[[ Material provided open ]]
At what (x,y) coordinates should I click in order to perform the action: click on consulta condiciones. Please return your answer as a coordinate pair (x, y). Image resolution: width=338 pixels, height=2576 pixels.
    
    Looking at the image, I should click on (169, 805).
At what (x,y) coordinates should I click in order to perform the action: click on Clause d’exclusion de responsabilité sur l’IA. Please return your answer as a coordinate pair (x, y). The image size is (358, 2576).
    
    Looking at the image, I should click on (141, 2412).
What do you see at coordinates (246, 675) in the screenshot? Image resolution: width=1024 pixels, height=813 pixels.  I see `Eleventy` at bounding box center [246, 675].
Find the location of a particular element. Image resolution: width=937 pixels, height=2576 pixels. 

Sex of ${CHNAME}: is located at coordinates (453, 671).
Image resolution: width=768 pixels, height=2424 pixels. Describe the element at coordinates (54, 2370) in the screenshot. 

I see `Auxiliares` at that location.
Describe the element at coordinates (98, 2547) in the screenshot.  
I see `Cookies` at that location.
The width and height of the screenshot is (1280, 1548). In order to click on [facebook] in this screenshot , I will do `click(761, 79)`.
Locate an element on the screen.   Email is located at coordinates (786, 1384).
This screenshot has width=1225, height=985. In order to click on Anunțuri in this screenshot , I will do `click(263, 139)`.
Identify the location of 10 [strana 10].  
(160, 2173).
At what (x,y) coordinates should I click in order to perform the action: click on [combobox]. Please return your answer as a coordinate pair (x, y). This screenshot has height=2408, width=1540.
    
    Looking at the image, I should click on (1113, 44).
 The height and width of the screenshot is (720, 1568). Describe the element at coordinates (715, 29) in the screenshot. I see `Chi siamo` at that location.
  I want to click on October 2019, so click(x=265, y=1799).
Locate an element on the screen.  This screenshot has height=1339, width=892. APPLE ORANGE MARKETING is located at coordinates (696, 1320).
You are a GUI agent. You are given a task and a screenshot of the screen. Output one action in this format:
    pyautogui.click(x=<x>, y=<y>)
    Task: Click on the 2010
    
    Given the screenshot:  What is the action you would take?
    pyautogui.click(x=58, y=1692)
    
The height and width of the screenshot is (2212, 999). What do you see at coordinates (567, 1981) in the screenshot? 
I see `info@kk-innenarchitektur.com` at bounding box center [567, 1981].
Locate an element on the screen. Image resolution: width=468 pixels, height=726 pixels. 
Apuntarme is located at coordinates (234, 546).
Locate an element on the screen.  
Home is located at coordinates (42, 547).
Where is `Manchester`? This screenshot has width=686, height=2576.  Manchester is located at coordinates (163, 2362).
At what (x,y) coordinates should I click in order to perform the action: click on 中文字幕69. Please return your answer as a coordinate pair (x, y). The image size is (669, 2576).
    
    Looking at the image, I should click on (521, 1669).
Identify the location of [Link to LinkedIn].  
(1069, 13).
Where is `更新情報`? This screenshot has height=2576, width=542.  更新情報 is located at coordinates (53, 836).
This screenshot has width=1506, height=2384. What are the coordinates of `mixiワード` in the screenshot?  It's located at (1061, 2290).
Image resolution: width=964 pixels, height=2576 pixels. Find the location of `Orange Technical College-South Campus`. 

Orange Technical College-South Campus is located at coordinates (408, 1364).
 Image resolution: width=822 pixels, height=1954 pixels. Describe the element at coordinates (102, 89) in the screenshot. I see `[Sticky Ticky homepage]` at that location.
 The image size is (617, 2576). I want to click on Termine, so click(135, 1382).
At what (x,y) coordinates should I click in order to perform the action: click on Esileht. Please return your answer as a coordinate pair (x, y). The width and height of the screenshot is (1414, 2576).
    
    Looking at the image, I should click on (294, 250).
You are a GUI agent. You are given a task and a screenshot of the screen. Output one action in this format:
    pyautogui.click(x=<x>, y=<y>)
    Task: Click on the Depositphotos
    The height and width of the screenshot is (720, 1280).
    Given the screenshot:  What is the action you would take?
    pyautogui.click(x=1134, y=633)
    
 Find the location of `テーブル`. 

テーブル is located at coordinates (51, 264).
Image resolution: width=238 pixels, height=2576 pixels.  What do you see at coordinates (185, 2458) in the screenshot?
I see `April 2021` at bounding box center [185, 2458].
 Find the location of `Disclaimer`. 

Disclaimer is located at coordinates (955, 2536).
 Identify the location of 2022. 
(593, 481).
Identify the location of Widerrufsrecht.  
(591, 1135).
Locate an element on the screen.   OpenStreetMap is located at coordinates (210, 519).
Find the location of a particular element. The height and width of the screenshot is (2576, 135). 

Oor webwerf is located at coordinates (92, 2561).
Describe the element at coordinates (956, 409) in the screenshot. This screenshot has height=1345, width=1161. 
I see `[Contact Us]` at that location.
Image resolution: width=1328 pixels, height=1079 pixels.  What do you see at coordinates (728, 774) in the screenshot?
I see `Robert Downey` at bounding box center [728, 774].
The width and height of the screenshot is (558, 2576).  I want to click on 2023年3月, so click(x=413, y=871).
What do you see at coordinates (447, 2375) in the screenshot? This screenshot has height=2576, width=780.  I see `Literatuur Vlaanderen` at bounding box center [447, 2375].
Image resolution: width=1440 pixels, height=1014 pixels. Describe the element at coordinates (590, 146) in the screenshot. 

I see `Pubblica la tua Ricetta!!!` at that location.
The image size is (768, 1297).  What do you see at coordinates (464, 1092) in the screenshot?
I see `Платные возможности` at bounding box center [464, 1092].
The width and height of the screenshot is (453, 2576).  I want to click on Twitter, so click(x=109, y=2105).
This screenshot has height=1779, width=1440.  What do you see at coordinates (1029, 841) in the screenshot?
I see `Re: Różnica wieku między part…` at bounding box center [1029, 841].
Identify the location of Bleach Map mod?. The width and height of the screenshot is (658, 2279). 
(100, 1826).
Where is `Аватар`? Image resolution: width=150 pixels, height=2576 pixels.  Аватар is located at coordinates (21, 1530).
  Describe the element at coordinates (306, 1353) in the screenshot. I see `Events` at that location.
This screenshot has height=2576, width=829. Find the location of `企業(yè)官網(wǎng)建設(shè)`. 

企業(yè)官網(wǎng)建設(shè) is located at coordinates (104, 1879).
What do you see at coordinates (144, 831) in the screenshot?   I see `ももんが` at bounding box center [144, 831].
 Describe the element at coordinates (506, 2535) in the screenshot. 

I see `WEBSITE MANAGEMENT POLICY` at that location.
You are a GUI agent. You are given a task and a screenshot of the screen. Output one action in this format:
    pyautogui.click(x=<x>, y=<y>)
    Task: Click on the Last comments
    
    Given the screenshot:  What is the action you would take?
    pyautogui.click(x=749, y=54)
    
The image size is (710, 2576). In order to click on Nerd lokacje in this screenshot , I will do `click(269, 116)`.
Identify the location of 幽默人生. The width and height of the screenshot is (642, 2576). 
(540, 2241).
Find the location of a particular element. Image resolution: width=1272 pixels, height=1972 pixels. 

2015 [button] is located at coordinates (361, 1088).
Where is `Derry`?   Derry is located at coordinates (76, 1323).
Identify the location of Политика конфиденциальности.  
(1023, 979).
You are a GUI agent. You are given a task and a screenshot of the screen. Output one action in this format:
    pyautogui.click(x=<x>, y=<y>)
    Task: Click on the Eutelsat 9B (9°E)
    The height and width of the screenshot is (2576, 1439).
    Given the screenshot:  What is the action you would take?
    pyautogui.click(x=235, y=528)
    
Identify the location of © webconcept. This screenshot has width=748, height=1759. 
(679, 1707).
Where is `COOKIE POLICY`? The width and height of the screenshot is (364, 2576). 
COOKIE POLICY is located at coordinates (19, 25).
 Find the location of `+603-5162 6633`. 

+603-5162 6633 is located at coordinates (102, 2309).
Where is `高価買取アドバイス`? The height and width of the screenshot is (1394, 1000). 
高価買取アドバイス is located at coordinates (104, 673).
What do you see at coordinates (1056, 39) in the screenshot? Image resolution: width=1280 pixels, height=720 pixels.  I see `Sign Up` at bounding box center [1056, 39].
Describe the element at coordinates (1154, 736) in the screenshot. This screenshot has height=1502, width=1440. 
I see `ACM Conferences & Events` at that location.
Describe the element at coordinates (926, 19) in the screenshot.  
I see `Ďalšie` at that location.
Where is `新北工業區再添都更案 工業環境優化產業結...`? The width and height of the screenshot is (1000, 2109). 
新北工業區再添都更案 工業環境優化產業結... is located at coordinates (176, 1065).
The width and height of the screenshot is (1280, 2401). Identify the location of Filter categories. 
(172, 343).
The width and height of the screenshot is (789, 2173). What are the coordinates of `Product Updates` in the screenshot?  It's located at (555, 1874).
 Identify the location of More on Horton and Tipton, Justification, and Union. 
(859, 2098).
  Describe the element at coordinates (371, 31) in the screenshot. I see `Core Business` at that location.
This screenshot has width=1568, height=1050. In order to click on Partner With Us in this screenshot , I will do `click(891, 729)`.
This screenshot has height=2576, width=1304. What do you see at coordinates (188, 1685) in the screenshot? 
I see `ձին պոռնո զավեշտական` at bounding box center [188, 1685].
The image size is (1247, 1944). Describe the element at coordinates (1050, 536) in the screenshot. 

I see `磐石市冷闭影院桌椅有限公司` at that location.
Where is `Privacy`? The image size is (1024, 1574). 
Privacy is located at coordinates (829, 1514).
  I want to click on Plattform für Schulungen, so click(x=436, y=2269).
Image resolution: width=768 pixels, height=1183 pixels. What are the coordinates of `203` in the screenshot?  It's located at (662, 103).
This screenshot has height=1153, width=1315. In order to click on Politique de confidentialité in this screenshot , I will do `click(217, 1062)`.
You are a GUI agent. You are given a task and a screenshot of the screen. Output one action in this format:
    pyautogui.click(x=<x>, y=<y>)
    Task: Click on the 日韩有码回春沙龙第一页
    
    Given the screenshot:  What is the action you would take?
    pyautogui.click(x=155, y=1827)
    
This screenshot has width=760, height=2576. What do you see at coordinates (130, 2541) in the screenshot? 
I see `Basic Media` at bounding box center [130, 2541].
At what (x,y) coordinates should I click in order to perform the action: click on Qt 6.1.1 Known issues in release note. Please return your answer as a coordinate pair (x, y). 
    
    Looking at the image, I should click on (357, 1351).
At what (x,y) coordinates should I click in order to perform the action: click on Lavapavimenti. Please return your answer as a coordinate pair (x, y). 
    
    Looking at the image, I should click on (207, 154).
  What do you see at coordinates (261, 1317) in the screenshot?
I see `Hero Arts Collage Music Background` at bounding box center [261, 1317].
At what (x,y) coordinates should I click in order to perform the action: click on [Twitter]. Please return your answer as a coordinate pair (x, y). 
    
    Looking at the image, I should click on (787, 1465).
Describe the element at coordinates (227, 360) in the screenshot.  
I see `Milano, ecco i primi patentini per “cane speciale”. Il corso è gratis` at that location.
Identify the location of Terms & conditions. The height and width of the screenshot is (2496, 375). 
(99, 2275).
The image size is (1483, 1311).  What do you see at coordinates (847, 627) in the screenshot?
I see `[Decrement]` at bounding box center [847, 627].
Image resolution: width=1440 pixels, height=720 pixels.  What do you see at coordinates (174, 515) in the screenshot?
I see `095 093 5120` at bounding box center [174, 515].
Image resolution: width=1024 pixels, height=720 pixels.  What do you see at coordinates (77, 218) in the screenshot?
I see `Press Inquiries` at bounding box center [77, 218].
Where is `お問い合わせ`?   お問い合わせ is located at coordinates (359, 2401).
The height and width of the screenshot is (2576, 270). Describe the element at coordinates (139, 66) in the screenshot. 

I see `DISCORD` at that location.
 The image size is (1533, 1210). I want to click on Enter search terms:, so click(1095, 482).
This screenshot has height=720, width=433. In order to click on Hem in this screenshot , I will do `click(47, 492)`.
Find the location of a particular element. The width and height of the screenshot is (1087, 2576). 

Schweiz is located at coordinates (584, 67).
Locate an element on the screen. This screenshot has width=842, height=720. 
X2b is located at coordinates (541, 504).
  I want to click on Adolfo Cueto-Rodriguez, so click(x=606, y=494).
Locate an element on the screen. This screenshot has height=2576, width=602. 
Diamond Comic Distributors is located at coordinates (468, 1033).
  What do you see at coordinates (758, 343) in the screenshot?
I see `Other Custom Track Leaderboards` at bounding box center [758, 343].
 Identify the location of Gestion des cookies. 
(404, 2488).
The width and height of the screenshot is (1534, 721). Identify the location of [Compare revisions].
[[ Material provided closed ]]
▶ Required work:
Only one stretch of the data above is needed. Restate it word for word, from the line containing "Describe the element at coordinates (227, 360)" through the line containing "This screenshot has height=720, width=433.", both ends included.

▶ Solution below:
Describe the element at coordinates (227, 360) in the screenshot.  
I see `Milano, ecco i primi patentini per “cane speciale”. Il corso è gratis` at that location.
Identify the location of Terms & conditions. The height and width of the screenshot is (2496, 375). 
(99, 2275).
The image size is (1483, 1311).  What do you see at coordinates (847, 627) in the screenshot?
I see `[Decrement]` at bounding box center [847, 627].
Image resolution: width=1440 pixels, height=720 pixels.  What do you see at coordinates (174, 515) in the screenshot?
I see `095 093 5120` at bounding box center [174, 515].
Image resolution: width=1024 pixels, height=720 pixels.  What do you see at coordinates (77, 218) in the screenshot?
I see `Press Inquiries` at bounding box center [77, 218].
Where is `お問い合わせ`?   お問い合わせ is located at coordinates (359, 2401).
The height and width of the screenshot is (2576, 270). Describe the element at coordinates (139, 66) in the screenshot. 

I see `DISCORD` at that location.
 The image size is (1533, 1210). I want to click on Enter search terms:, so click(1095, 482).
This screenshot has height=720, width=433. In order to click on Hem in this screenshot , I will do `click(47, 492)`.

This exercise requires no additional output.